The recommended way of using the templates is as follows.
First, you clone the repository:
git clone
Then, you create a new branch for your solutions:
cd mpv-python-assignment-templates
git checkout -b solutions
After that, you can work on your solutions, commiting as necessary.
In order to update the template, commit all your work and execute:
# download the new template version:
git checkout master
git pull
# and update your solutions branch:
git checkout solutions
git merge master
You can create conda environment with all required packages via the following for CPU:
conda create --name mpv-assignments-cpu-only python=3.10
conda activate mpv-assignments-cpu-only
pip3 install torch==1.12.1+cpu torchvision==0.13.1+cpu torchaudio==0.12.1 --extra-index-url https://download.pytorch.org/whl/cpu
pip3 install kornia==0.6.10 tqdm notebook matplotlib opencv-contrib-python==4.7.0.68 seaborn tensorboard tensorboardX ipywidgets widgetsnbextension
pip3 install kornia_moons --no-deps
And following for GPU. You may need to change the cuda version to the actually installed one.

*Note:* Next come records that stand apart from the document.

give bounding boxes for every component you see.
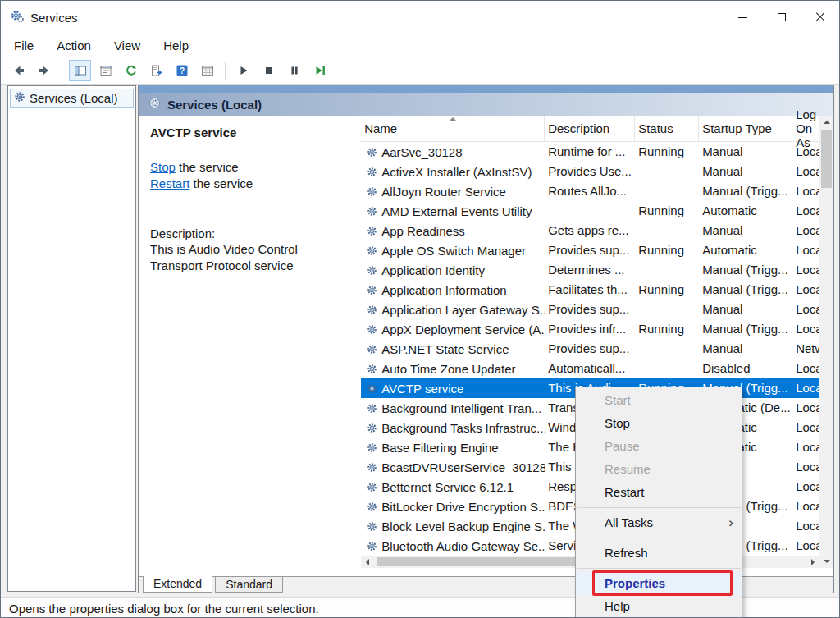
service-gear-icon — [367, 324, 377, 335]
table-row[interactable]: Application Layer Gateway S...Provides s… — [361, 300, 819, 319]
service-gear-icon — [367, 226, 377, 236]
help-button[interactable]: ? — [171, 60, 193, 81]
toolbar-separator — [62, 62, 62, 80]
menu-item-properties[interactable]: Properties — [576, 572, 742, 595]
table-row[interactable]: Application IdentityDetermines ...Manual… — [361, 260, 819, 280]
cell-startup-type: Automatic — [699, 201, 792, 221]
service-gear-icon — [367, 541, 377, 552]
menu-item-stop[interactable]: Stop — [576, 412, 742, 435]
column-header-startup-type[interactable]: Startup Type — [699, 116, 792, 141]
service-name: Auto Time Zone Updater — [381, 362, 515, 376]
titlebar: Services — [1, 1, 839, 34]
vertical-scroll-thumb[interactable] — [821, 130, 832, 188]
service-name: Betternet Service 6.12.1 — [381, 480, 514, 494]
minimize-button[interactable] — [724, 1, 762, 34]
cell-description: Provides sup... — [545, 300, 635, 319]
close-button[interactable] — [801, 1, 839, 34]
table-row[interactable]: Auto Time Zone UpdaterAutomaticall...Dis… — [361, 359, 819, 378]
cell-status — [635, 221, 699, 240]
tab-standard[interactable]: Standard — [215, 577, 283, 593]
back-button[interactable] — [7, 60, 30, 81]
cell-name: App Readiness — [361, 221, 545, 240]
menu-item-start[interactable]: Start — [576, 389, 742, 412]
menu-file[interactable]: File — [6, 36, 42, 55]
menu-item-label: Help — [605, 599, 630, 613]
table-row[interactable]: AarSvc_30128Runtime for ...RunningManual… — [361, 142, 819, 162]
restart-service-button[interactable] — [308, 60, 331, 81]
menu-item-resume[interactable]: Resume — [576, 458, 742, 481]
cell-description: Provides infr... — [545, 319, 635, 339]
tree-item-label: Services (Local) — [30, 91, 118, 105]
cell-startup-type: Manual (Trigg... — [699, 260, 792, 280]
menu-separator — [577, 538, 741, 538]
cell-log-on-as: Local Syste... — [792, 300, 819, 319]
menu-action[interactable]: Action — [48, 36, 99, 55]
column-header-status[interactable]: Status — [635, 116, 699, 141]
column-header-description[interactable]: Description — [545, 116, 635, 141]
service-name: App Readiness — [381, 224, 465, 238]
status-text: Opens the properties dialog box for the … — [9, 602, 319, 616]
menu-separator — [577, 568, 741, 569]
banner-title: Services (Local) — [167, 98, 262, 112]
menu-item-restart[interactable]: Restart — [576, 481, 742, 504]
show-console-tree-button[interactable] — [69, 60, 91, 81]
tree-item-services-local[interactable]: Services (Local) — [10, 89, 134, 108]
service-gear-icon — [367, 442, 377, 453]
scroll-left-button[interactable] — [361, 556, 374, 568]
table-row[interactable]: App ReadinessGets apps re...ManualLocal … — [361, 221, 819, 240]
tab-extended[interactable]: Extended — [143, 576, 212, 593]
column-header-name[interactable]: Name — [361, 116, 545, 141]
cell-startup-type: Manual — [699, 339, 792, 359]
cell-startup-type: Disabled — [699, 359, 792, 378]
table-row[interactable]: AllJoyn Router ServiceRoutes AllJo...Man… — [361, 181, 819, 201]
service-gear-icon — [367, 501, 377, 512]
cell-description: Provides sup... — [545, 339, 635, 359]
scroll-right-icon — [811, 559, 815, 565]
scroll-down-button[interactable] — [819, 555, 833, 568]
table-row[interactable]: Application InformationFacilitates th...… — [361, 280, 819, 300]
vertical-scroll-track[interactable] — [819, 129, 833, 555]
menu-item-all-tasks[interactable]: All Tasks› — [576, 511, 742, 534]
cell-log-on-as: Local Syste... — [792, 497, 819, 516]
export-list-button[interactable] — [145, 60, 167, 81]
menu-item-label: Properties — [605, 576, 665, 590]
cell-startup-type: Automatic — [699, 240, 792, 260]
forward-button[interactable] — [33, 60, 55, 81]
column-header-log-on-as[interactable]: Log On As — [792, 116, 819, 141]
menu-item-refresh[interactable]: Refresh — [576, 542, 742, 565]
properties-toolbar-button[interactable] — [94, 60, 116, 81]
menu-separator — [577, 507, 741, 508]
refresh-button[interactable] — [120, 60, 142, 81]
svg-text:?: ? — [179, 66, 184, 76]
menu-help[interactable]: Help — [155, 36, 197, 55]
table-row[interactable]: ASP.NET State ServiceProvides sup...Manu… — [361, 339, 819, 359]
vertical-scrollbar[interactable] — [819, 116, 833, 568]
menu-item-label: Refresh — [605, 546, 648, 560]
menu-item-help[interactable]: Help — [576, 595, 742, 618]
menu-item-label: Pause — [605, 439, 640, 453]
stop-service-button[interactable] — [258, 60, 280, 81]
cell-status — [635, 162, 699, 181]
table-row[interactable]: AMD External Events UtilityRunningAutoma… — [361, 201, 819, 221]
play-icon — [237, 64, 250, 77]
cell-startup-type: Manual — [699, 142, 792, 162]
stop-service-link[interactable]: Stop — [150, 160, 176, 174]
table-row[interactable]: ActiveX Installer (AxInstSV)Provides Use… — [361, 162, 819, 181]
restart-service-link[interactable]: Restart — [150, 176, 189, 190]
menu-view[interactable]: View — [106, 36, 148, 55]
menu-item-pause[interactable]: Pause — [576, 435, 742, 458]
pause-service-button[interactable] — [283, 60, 305, 81]
scroll-up-button[interactable] — [819, 116, 833, 129]
maximize-button[interactable] — [762, 1, 801, 34]
cell-log-on-as: Local Syste... — [792, 398, 819, 418]
view-menu-button[interactable] — [196, 60, 218, 81]
table-row[interactable]: Apple OS Switch ManagerProvides sup...Ru… — [361, 240, 819, 260]
start-service-button[interactable] — [232, 60, 254, 81]
table-row[interactable]: AppX Deployment Service (A...Provides in… — [361, 319, 819, 339]
cell-status: Running — [635, 240, 699, 260]
cell-log-on-as: Local Syste... — [792, 319, 819, 339]
scroll-right-button[interactable] — [806, 556, 819, 568]
cell-log-on-as: Local Syste... — [792, 221, 819, 240]
service-gear-icon — [367, 462, 377, 473]
cell-startup-type: Manual (Trigg... — [699, 280, 792, 300]
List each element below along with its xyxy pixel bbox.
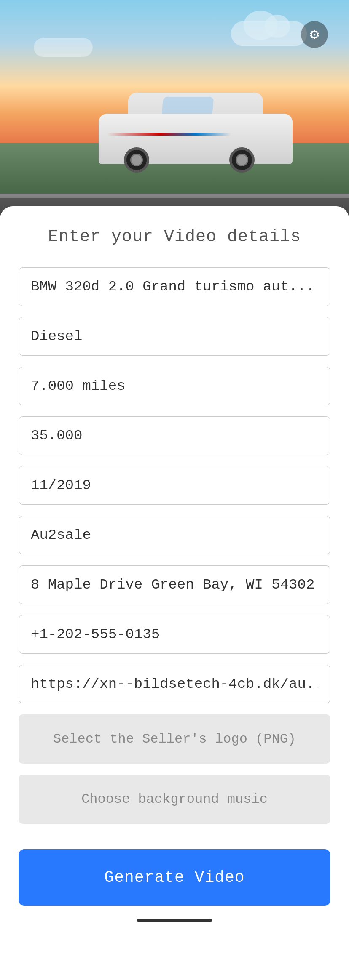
- seller-name-input[interactable]: [19, 516, 330, 554]
- generate-button-label: Generate Video: [104, 868, 244, 887]
- date-input[interactable]: [19, 466, 330, 505]
- logo-select-button[interactable]: Select the Seller's logo (PNG): [19, 714, 330, 764]
- address-input[interactable]: [19, 565, 330, 604]
- generate-video-button[interactable]: Generate Video: [19, 849, 330, 906]
- hero-section: ⚙: [0, 0, 349, 219]
- car-wheel-front: [229, 147, 255, 173]
- cloud-2: [34, 38, 93, 57]
- music-select-button[interactable]: Choose background music: [19, 775, 330, 824]
- car-image: [90, 76, 301, 177]
- home-indicator: [137, 919, 212, 922]
- phone-input[interactable]: [19, 615, 330, 654]
- price-input[interactable]: [19, 416, 330, 455]
- form-section: Enter your Video details Select the Sell…: [0, 206, 349, 980]
- car-wheel-rear: [124, 147, 149, 173]
- website-input[interactable]: [19, 665, 330, 703]
- mileage-input[interactable]: [19, 367, 330, 405]
- fuel-type-input[interactable]: [19, 317, 330, 356]
- cloud-1: [231, 21, 307, 46]
- music-button-label: Choose background music: [81, 791, 268, 807]
- car-stripe: [107, 133, 284, 136]
- settings-button[interactable]: ⚙: [301, 21, 328, 48]
- form-title: Enter your Video details: [19, 227, 330, 246]
- car-model-input[interactable]: [19, 267, 330, 306]
- logo-button-label: Select the Seller's logo (PNG): [53, 731, 296, 747]
- gear-icon: ⚙: [310, 25, 319, 44]
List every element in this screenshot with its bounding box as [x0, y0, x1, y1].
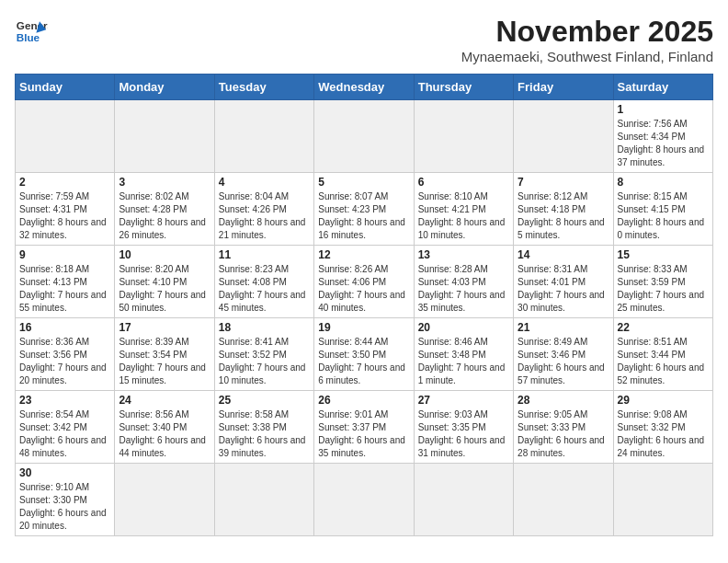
calendar-cell: 9Sunrise: 8:18 AM Sunset: 4:13 PM Daylig…	[16, 246, 115, 318]
day-number: 12	[318, 248, 409, 261]
calendar-cell: 15Sunrise: 8:33 AM Sunset: 3:59 PM Dayli…	[613, 246, 712, 318]
calendar-cell: 11Sunrise: 8:23 AM Sunset: 4:08 PM Dayli…	[214, 246, 313, 318]
day-number: 10	[119, 248, 210, 261]
day-number: 28	[518, 394, 609, 407]
calendar-cell: 25Sunrise: 8:58 AM Sunset: 3:38 PM Dayli…	[214, 391, 313, 464]
day-number: 19	[318, 321, 409, 334]
calendar-header-row: SundayMondayTuesdayWednesdayThursdayFrid…	[16, 75, 713, 100]
logo: General Blue	[15, 15, 48, 48]
calendar-week-row: 23Sunrise: 8:54 AM Sunset: 3:42 PM Dayli…	[16, 391, 713, 464]
calendar-cell: 13Sunrise: 8:28 AM Sunset: 4:03 PM Dayli…	[414, 246, 513, 318]
day-info: Sunrise: 7:59 AM Sunset: 4:31 PM Dayligh…	[19, 190, 110, 242]
calendar-table: SundayMondayTuesdayWednesdayThursdayFrid…	[15, 74, 713, 536]
calendar-cell	[514, 100, 613, 173]
title-area: November 2025 Mynaemaeki, Southwest Finl…	[461, 15, 713, 64]
day-number: 9	[19, 248, 110, 261]
day-info: Sunrise: 8:20 AM Sunset: 4:10 PM Dayligh…	[119, 263, 210, 315]
day-info: Sunrise: 8:23 AM Sunset: 4:08 PM Dayligh…	[219, 263, 310, 315]
day-number: 22	[618, 321, 709, 334]
calendar-cell: 28Sunrise: 9:05 AM Sunset: 3:33 PM Dayli…	[514, 391, 613, 464]
column-header-saturday: Saturday	[613, 75, 712, 100]
day-number: 25	[219, 394, 310, 407]
calendar-cell: 23Sunrise: 8:54 AM Sunset: 3:42 PM Dayli…	[16, 391, 115, 464]
calendar-cell	[613, 464, 712, 536]
calendar-cell: 29Sunrise: 9:08 AM Sunset: 3:32 PM Dayli…	[613, 391, 712, 464]
day-info: Sunrise: 8:39 AM Sunset: 3:54 PM Dayligh…	[119, 336, 210, 387]
day-number: 29	[618, 394, 709, 407]
calendar-week-row: 2Sunrise: 7:59 AM Sunset: 4:31 PM Daylig…	[16, 173, 713, 246]
day-info: Sunrise: 9:10 AM Sunset: 3:30 PM Dayligh…	[19, 481, 110, 533]
day-info: Sunrise: 8:36 AM Sunset: 3:56 PM Dayligh…	[19, 336, 110, 387]
day-info: Sunrise: 8:04 AM Sunset: 4:26 PM Dayligh…	[219, 190, 310, 242]
day-number: 27	[418, 394, 509, 407]
calendar-cell: 4Sunrise: 8:04 AM Sunset: 4:26 PM Daylig…	[214, 173, 313, 246]
logo-icon: General Blue	[15, 15, 48, 48]
calendar-cell: 26Sunrise: 9:01 AM Sunset: 3:37 PM Dayli…	[314, 391, 414, 464]
day-info: Sunrise: 8:15 AM Sunset: 4:15 PM Dayligh…	[618, 190, 709, 242]
calendar-cell	[16, 100, 115, 173]
calendar-cell: 2Sunrise: 7:59 AM Sunset: 4:31 PM Daylig…	[16, 173, 115, 246]
day-number: 14	[518, 248, 609, 261]
calendar-cell: 21Sunrise: 8:49 AM Sunset: 3:46 PM Dayli…	[514, 318, 613, 391]
day-info: Sunrise: 8:02 AM Sunset: 4:28 PM Dayligh…	[119, 190, 210, 242]
day-number: 24	[119, 394, 210, 407]
calendar-cell: 18Sunrise: 8:41 AM Sunset: 3:52 PM Dayli…	[214, 318, 313, 391]
day-info: Sunrise: 8:51 AM Sunset: 3:44 PM Dayligh…	[618, 336, 709, 387]
svg-text:Blue: Blue	[17, 31, 40, 43]
calendar-cell: 24Sunrise: 8:56 AM Sunset: 3:40 PM Dayli…	[115, 391, 214, 464]
day-number: 23	[19, 394, 110, 407]
day-number: 13	[418, 248, 509, 261]
day-info: Sunrise: 9:08 AM Sunset: 3:32 PM Dayligh…	[618, 408, 709, 460]
calendar-week-row: 9Sunrise: 8:18 AM Sunset: 4:13 PM Daylig…	[16, 246, 713, 318]
calendar-cell: 12Sunrise: 8:26 AM Sunset: 4:06 PM Dayli…	[314, 246, 414, 318]
day-number: 2	[19, 176, 110, 189]
day-info: Sunrise: 8:26 AM Sunset: 4:06 PM Dayligh…	[318, 263, 409, 315]
column-header-monday: Monday	[115, 75, 214, 100]
calendar-cell: 3Sunrise: 8:02 AM Sunset: 4:28 PM Daylig…	[115, 173, 214, 246]
day-number: 5	[318, 176, 409, 189]
day-info: Sunrise: 8:44 AM Sunset: 3:50 PM Dayligh…	[318, 336, 409, 387]
column-header-tuesday: Tuesday	[214, 75, 313, 100]
day-info: Sunrise: 8:54 AM Sunset: 3:42 PM Dayligh…	[19, 408, 110, 460]
day-number: 26	[318, 394, 409, 407]
day-info: Sunrise: 7:56 AM Sunset: 4:34 PM Dayligh…	[618, 118, 709, 169]
day-info: Sunrise: 8:12 AM Sunset: 4:18 PM Dayligh…	[518, 190, 609, 242]
calendar-cell: 6Sunrise: 8:10 AM Sunset: 4:21 PM Daylig…	[414, 173, 513, 246]
calendar-week-row: 30Sunrise: 9:10 AM Sunset: 3:30 PM Dayli…	[16, 464, 713, 536]
column-header-friday: Friday	[514, 75, 613, 100]
calendar-cell	[414, 464, 513, 536]
calendar-cell: 5Sunrise: 8:07 AM Sunset: 4:23 PM Daylig…	[314, 173, 414, 246]
calendar-cell	[414, 100, 513, 173]
day-number: 7	[518, 176, 609, 189]
day-info: Sunrise: 9:03 AM Sunset: 3:35 PM Dayligh…	[418, 408, 509, 460]
day-info: Sunrise: 8:18 AM Sunset: 4:13 PM Dayligh…	[19, 263, 110, 315]
calendar-cell: 1Sunrise: 7:56 AM Sunset: 4:34 PM Daylig…	[613, 100, 712, 173]
day-number: 15	[618, 248, 709, 261]
calendar-cell: 7Sunrise: 8:12 AM Sunset: 4:18 PM Daylig…	[514, 173, 613, 246]
day-info: Sunrise: 8:10 AM Sunset: 4:21 PM Dayligh…	[418, 190, 509, 242]
calendar-cell: 16Sunrise: 8:36 AM Sunset: 3:56 PM Dayli…	[16, 318, 115, 391]
calendar-cell: 22Sunrise: 8:51 AM Sunset: 3:44 PM Dayli…	[613, 318, 712, 391]
location-title: Mynaemaeki, Southwest Finland, Finland	[461, 49, 713, 64]
calendar-cell	[514, 464, 613, 536]
column-header-wednesday: Wednesday	[314, 75, 414, 100]
calendar-cell: 17Sunrise: 8:39 AM Sunset: 3:54 PM Dayli…	[115, 318, 214, 391]
day-info: Sunrise: 9:05 AM Sunset: 3:33 PM Dayligh…	[518, 408, 609, 460]
calendar-cell: 19Sunrise: 8:44 AM Sunset: 3:50 PM Dayli…	[314, 318, 414, 391]
day-info: Sunrise: 8:41 AM Sunset: 3:52 PM Dayligh…	[219, 336, 310, 387]
day-number: 30	[19, 466, 110, 479]
calendar-cell	[314, 100, 414, 173]
month-title: November 2025	[461, 15, 713, 49]
calendar-cell	[115, 100, 214, 173]
calendar-cell: 14Sunrise: 8:31 AM Sunset: 4:01 PM Dayli…	[514, 246, 613, 318]
calendar-week-row: 16Sunrise: 8:36 AM Sunset: 3:56 PM Dayli…	[16, 318, 713, 391]
calendar-cell: 27Sunrise: 9:03 AM Sunset: 3:35 PM Dayli…	[414, 391, 513, 464]
calendar-cell	[115, 464, 214, 536]
calendar-cell: 30Sunrise: 9:10 AM Sunset: 3:30 PM Dayli…	[16, 464, 115, 536]
calendar-cell	[214, 464, 313, 536]
day-number: 4	[219, 176, 310, 189]
column-header-thursday: Thursday	[414, 75, 513, 100]
calendar-cell: 8Sunrise: 8:15 AM Sunset: 4:15 PM Daylig…	[613, 173, 712, 246]
column-header-sunday: Sunday	[16, 75, 115, 100]
day-info: Sunrise: 8:31 AM Sunset: 4:01 PM Dayligh…	[518, 263, 609, 315]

For the GPU setup, if you have CUDA-capable GPU (if needed - change CUDA version in command). To find out your CUDA version, run nvidia-smi
. You will see something like:
Mon Feb 20 16:49:46 2023
+-----------------------------------------------------------------------------+
| NVIDIA-SMI 460.39 Driver Version: 460.39 CUDA Version: 11.2 |
|-------------------------------+----------------------+----------------------+
| GPU Name Persistence-M| Bus-Id Disp.A | Volatile Uncorr. ECC |
| Fan Temp Perf Pwr:Usage/Cap| Memory-Usage | GPU-Util Compute M. |
| | | MIG M. |
|===============================+======================+======================|
| 0 GeForce GTX 108... On | 00000000:01:00.0 Off | N/A |
| 25% 44C P8 18W / 250W | 1MiB / 11178MiB | 0% Default |
| | | N/A |
+-------------------------------+----------------------+----------------------+
| 1 GeForce GTX 108... On | 00000000:06:00.0 Off | N/A |
|ERR! 54C P0 ERR! / 250W | 1MiB / 11178MiB | 75% Default |
| | | N/A |
+-------------------------------+----------------------+----------------------+
+-----------------------------------------------------------------------------+
| Processes: |
| GPU GI CI PID Type Process name GPU Memory |
| ID ID Usage |
|=============================================================================|
| No running processes found |
+-----------------------------------------------------------------------------+
In the example above, the CUDA version is 11.2, so you should use extra-index-url https://download.pytorch.org/whl/cu112
conda create --name mpv-assignments-gpu python=3.10
conda activate mpv-assignments-gpu
pip3 install torch==1.12.1 torchvision==0.13.1 torchaudio==0.12.1 --extra-index-url https://download.pytorch.org/whl/cu112
pip3 install kornia==0.6.10 tqdm notebook matplotlib opencv-contrib-python==4.7.0.68 seaborn tensorboard tensorboardX ipywidgets widgetsnbextension
pip3 install kornia_moons --no-deps
For Apple Silicon devices (M1, M2 family) use:
conda create --name mpv-assignments-cpu-only python=3.10
conda activate mpv-assignments-cpu-only
conda install -c apple tensorflow-deps
pip3 install tensorflow-macos tensorflow-metal
pip3 install torch==1.12.1 torchvision==0.13.1 torchaudio==0.12.1 --extra-index-url https://download.pytorch.org/whl/cpu
pip3 install kornia==0.6.10 tqdm notebook matplotlib opencv-contrib-python==4.7.0.68 seaborn tensorboard tensorboardX ipywidgets widgetsnbextension
pip3 install kornia_moons --no-deps
Keep in mind that the assignments and the assignment templates will be updated during the semester. Always pull the current template version before starting to work on an assignment!